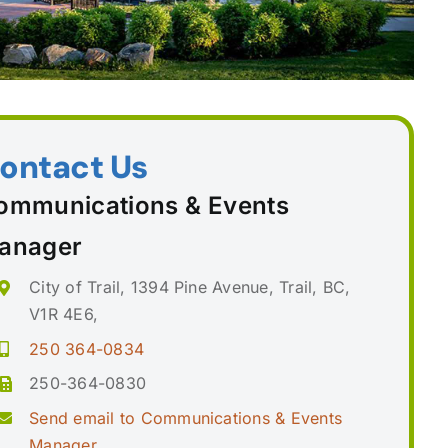
ontact Us
ommunications & Events
anager
City of Trail, 1394 Pine Avenue, Trail, BC,
V1R 4E6,
250 364-0834
250-364-0830
Send email to Communications & Events
Manager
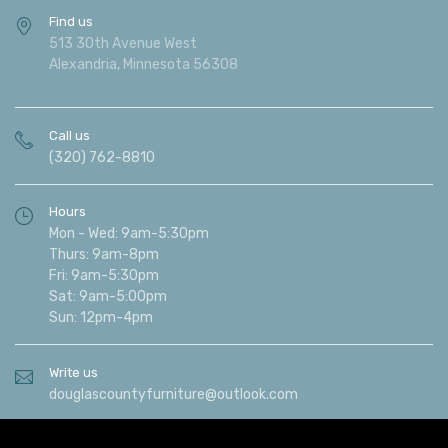
Find us
513 30th Avenue West
Alexandria, Minnesota 56308
Call us
(320) 762-8810
Hours
Mon - Wed: 9am-5:30pm
Thurs: 9am-8pm
Fri: 9am-5:30pm
Sat: 9am-5:00pm
Sun: 12pm-4pm
Write us
douglascountyfurniture@outlook.com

EXERCISE INSTRUCTIONS: Give an exact copy of the entries, excluding all pictures.

WRITTEN SOLUTION:
ontact Us
ommunications & Events
anager
City of Trail, 1394 Pine Avenue, Trail, BC,
V1R 4E6,
250 364-0834
250-364-0830
Send email to Communications & Events
Manager
Find us
513 30th Avenue West
Alexandria, Minnesota 56308
Call us
(320) 762-8810
Hours
Mon - Wed: 9am-5:30pm
Thurs: 9am-8pm
Fri: 9am-5:30pm
Sat: 9am-5:00pm
Sun: 12pm-4pm
Write us
douglascountyfurniture@outlook.com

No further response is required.